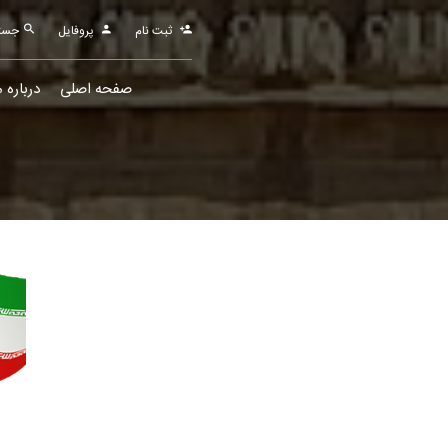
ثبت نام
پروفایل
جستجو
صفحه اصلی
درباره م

..............................

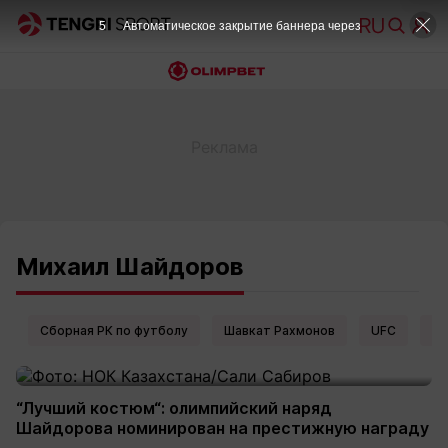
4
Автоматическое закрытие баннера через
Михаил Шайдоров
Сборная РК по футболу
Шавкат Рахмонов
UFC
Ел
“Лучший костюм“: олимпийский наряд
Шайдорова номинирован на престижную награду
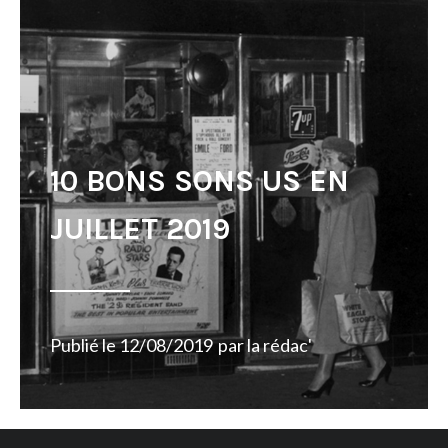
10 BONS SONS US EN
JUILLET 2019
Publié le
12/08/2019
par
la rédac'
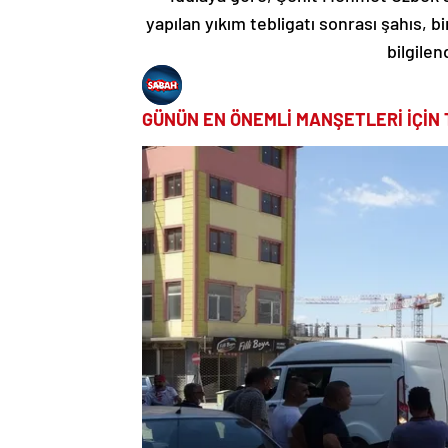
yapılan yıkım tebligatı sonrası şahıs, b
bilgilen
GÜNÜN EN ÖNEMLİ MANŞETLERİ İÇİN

..............................

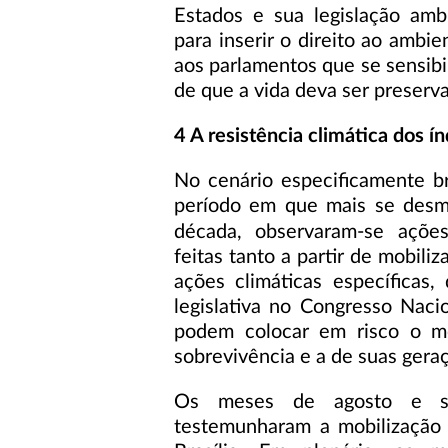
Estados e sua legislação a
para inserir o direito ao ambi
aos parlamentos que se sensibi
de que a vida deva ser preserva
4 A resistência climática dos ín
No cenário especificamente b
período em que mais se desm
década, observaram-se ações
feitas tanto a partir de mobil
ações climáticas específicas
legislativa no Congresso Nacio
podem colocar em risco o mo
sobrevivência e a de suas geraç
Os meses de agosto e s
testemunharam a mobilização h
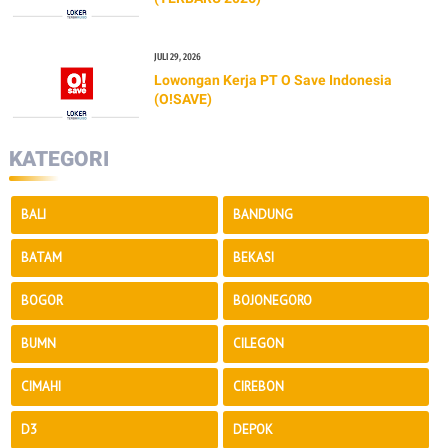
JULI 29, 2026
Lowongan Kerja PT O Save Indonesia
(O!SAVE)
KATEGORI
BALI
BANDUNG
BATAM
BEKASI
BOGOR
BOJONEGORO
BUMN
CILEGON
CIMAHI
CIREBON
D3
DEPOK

..............................

*What the task requires*. What lines in the records contain the word "ações"? Return each one.

*Completed task*.
década, observaram-se ações
ações climáticas específicas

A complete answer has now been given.